> [WORK TO BE COMPLETED]:
Return the data that follows exactly as it appears. Pictures do not belong in the copy.

> [TASK MATERIAL]:

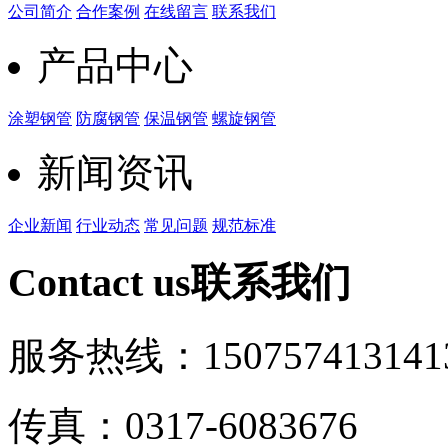
公司简介
合作案例
在线留言
联系我们
产品中心
涂塑钢管
防腐钢管
保温钢管
螺旋钢管
新闻资讯
企业新闻
行业动态
常见问题
规范标准
Contact us
联系我们
服务热线：15075741314
1
传真：0317-6083676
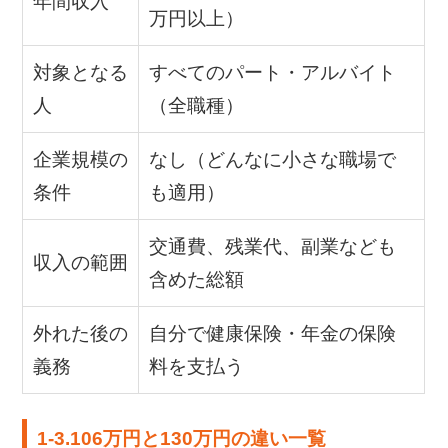
年間収入
万円以上）
対象となる
すべてのパート・アルバイト
人
（全職種）
企業規模の
なし（どんなに小さな職場で
条件
も適用）
交通費、残業代、副業なども
収入の範囲
含めた総額
外れた後の
自分で健康保険・年金の保険
義務
料を支払う
1-3.106万円と130万円の違い一覧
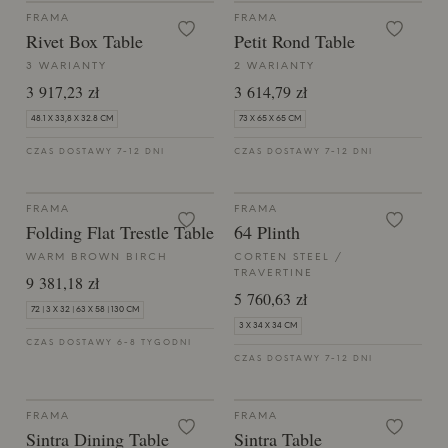
FRAMA
FRAMA
Rivet Box Table
Petit Rond Table
3 WARIANTY
2 WARIANTY
3 917,23 zł
3 614,79 zł
48.1 X 33,8 X 32.8 CM
73 X 65 X 65 CM
CZAS DOSTAWY 7-12 DNI
CZAS DOSTAWY 7-12 DNI
FRAMA
FRAMA
Folding Flat Trestle Table
64 Plinth
WARM BROWN BIRCH
CORTEN STEEL /
TRAVERTINE
9 381,18 zł
5 760,63 zł
72 | 3 X 32 | 63 X 58 | 130 CM
3 X 34 X 34 CM
CZAS DOSTAWY 6-8 TYGODNI
CZAS DOSTAWY 7-12 DNI
FRAMA
FRAMA
Sintra Dining Table
Sintra Table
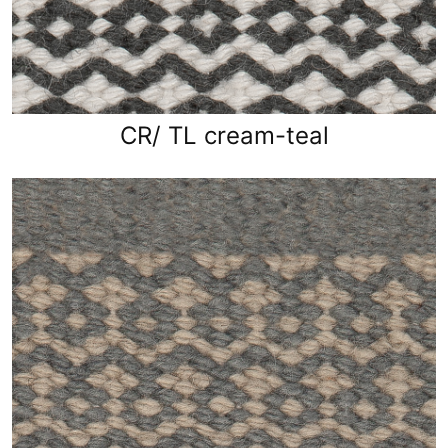
CR/ TL cream-teal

> [RESPONSE AREA]:
公司简介
合作案例
在线留言
联系我们
产品中心
涂塑钢管
防腐钢管
保温钢管
螺旋钢管
新闻资讯
企业新闻
行业动态
常见问题
规范标准
Contact us
联系我们
服务热线：15075741314
1
传真：0317-6083676
年間収入
万円以上）
対象となる
すべてのパート・アルバイト
人
（全職種）
企業規模の
なし（どんなに小さな職場で
条件
も適用）
交通費、残業代、副業なども
収入の範囲
含めた総額
外れた後の
自分で健康保険・年金の保険
義務
料を支払う
1-3.106万円と130万円の違い一覧
FRAMA
FRAMA
Rivet Box Table
Petit Rond Table
3 WARIANTY
2 WARIANTY
3 917,23 zł
3 614,79 zł
48.1 X 33,8 X 32.8 CM
73 X 65 X 65 CM
CZAS DOSTAWY 7-12 DNI
CZAS DOSTAWY 7-12 DNI
FRAMA
FRAMA
Folding Flat Trestle Table
64 Plinth
WARM BROWN BIRCH
CORTEN STEEL /
TRAVERTINE
9 381,18 zł
5 760,63 zł
72 | 3 X 32 | 63 X 58 | 130 CM
3 X 34 X 34 CM
CZAS DOSTAWY 6-8 TYGODNI
CZAS DOSTAWY 7-12 DNI
FRAMA
FRAMA
Sintra Dining Table
Sintra Table
CR/ TL cream-teal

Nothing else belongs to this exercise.